#### [What you should do]
Repeat every entry exactly as given.

[Dataset records]

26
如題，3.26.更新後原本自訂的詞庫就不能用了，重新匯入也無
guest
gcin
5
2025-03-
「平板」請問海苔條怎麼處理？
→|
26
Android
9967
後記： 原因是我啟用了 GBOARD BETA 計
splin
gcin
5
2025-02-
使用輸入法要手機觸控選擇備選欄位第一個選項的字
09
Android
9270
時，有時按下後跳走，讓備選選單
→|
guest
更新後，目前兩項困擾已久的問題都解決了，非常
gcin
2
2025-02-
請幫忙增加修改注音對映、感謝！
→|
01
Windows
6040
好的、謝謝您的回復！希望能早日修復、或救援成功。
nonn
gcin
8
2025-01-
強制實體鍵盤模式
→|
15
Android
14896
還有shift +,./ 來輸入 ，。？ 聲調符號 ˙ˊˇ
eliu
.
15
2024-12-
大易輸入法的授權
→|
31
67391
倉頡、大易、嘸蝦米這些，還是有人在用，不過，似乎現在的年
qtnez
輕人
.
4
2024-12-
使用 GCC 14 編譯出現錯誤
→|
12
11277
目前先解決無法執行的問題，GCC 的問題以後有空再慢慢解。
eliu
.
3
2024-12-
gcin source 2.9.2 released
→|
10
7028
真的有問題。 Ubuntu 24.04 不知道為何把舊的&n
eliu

[/Dataset records]

#### [Written answer]
26
如題，3.26.更新後原本自訂的詞庫就不能用了，重新匯入也無
guest
gcin
5
2025-03-
「平板」請問海苔條怎麼處理？
→|
26
Android
9967
後記： 原因是我啟用了 GBOARD BETA 計
splin
gcin
5
2025-02-
使用輸入法要手機觸控選擇備選欄位第一個選項的字
09
Android
9270
時，有時按下後跳走，讓備選選單
→|
guest
更新後，目前兩項困擾已久的問題都解決了，非常
gcin
2
2025-02-
請幫忙增加修改注音對映、感謝！
→|
01
Windows
6040
好的、謝謝您的回復！希望能早日修復、或救援成功。
nonn
gcin
8
2025-01-
強制實體鍵盤模式
→|
15
Android
14896
還有shift +,./ 來輸入 ，。？ 聲調符號 ˙ˊˇ
eliu
.
15
2024-12-
大易輸入法的授權
→|
31
67391
倉頡、大易、嘸蝦米這些，還是有人在用，不過，似乎現在的年
qtnez
輕人
.
4
2024-12-
使用 GCC 14 編譯出現錯誤
→|
12
11277
目前先解決無法執行的問題，GCC 的問題以後有空再慢慢解。
eliu
.
3
2024-12-
gcin source 2.9.2 released
→|
10
7028
真的有問題。 Ubuntu 24.04 不知道為何把舊的&n
eliu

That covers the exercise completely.